## Exercise description
A complete answer lists every line of the entries below where the string "early" appears.

Dataset entries:
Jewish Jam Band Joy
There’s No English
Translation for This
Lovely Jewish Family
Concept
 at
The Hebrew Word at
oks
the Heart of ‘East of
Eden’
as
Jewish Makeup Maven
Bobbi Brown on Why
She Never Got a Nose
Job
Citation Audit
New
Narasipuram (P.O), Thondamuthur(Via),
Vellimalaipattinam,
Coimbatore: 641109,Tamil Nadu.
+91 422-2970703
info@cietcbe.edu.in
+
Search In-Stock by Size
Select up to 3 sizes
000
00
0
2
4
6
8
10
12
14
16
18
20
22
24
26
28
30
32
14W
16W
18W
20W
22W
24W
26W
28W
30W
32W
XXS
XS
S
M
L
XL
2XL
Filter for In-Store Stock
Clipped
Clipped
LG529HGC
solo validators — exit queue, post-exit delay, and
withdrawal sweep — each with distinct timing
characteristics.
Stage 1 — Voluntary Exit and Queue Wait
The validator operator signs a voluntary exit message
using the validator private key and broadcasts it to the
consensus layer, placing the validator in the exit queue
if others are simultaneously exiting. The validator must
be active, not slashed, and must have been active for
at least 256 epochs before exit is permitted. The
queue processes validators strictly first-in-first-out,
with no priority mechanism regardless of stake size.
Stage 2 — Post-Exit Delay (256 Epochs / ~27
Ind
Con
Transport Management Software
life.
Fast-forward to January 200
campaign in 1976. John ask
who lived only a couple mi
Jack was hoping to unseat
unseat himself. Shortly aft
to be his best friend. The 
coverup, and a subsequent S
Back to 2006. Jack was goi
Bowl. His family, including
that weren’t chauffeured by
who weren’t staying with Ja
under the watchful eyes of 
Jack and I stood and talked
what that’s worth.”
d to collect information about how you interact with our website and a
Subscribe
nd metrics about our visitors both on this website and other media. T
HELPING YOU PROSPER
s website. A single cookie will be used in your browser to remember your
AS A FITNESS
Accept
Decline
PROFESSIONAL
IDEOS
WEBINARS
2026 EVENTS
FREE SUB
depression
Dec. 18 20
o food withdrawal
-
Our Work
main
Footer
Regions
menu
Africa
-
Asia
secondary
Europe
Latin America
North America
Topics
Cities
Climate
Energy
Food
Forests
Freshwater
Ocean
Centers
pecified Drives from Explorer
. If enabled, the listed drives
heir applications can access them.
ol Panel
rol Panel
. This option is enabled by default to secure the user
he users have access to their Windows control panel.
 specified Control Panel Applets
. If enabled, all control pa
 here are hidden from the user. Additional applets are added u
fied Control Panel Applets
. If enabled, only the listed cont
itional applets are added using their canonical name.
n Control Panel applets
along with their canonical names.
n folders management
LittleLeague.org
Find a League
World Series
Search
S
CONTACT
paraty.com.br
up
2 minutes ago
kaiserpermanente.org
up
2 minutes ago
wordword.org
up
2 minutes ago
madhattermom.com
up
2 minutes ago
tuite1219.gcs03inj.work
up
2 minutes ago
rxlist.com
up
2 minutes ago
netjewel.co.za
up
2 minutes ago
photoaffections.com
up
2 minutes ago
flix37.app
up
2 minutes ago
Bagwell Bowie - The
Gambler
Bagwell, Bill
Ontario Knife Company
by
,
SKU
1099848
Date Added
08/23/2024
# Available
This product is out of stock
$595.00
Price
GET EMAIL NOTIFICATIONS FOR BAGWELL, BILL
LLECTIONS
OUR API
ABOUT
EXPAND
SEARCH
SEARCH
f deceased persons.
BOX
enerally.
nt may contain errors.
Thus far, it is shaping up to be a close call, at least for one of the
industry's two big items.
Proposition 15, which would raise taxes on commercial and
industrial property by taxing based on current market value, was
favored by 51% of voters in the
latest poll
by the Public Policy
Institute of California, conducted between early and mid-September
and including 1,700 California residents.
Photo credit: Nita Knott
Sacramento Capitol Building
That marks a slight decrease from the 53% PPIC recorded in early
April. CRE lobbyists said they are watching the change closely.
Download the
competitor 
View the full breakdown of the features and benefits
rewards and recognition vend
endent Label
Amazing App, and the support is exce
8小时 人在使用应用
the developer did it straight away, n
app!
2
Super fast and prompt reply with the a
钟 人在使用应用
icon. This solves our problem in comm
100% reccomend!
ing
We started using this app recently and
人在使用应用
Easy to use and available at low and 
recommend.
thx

## Solved exercise
Institute of California, conducted between early and mid-September
That marks a slight decrease from the 53% PPIC recorded in early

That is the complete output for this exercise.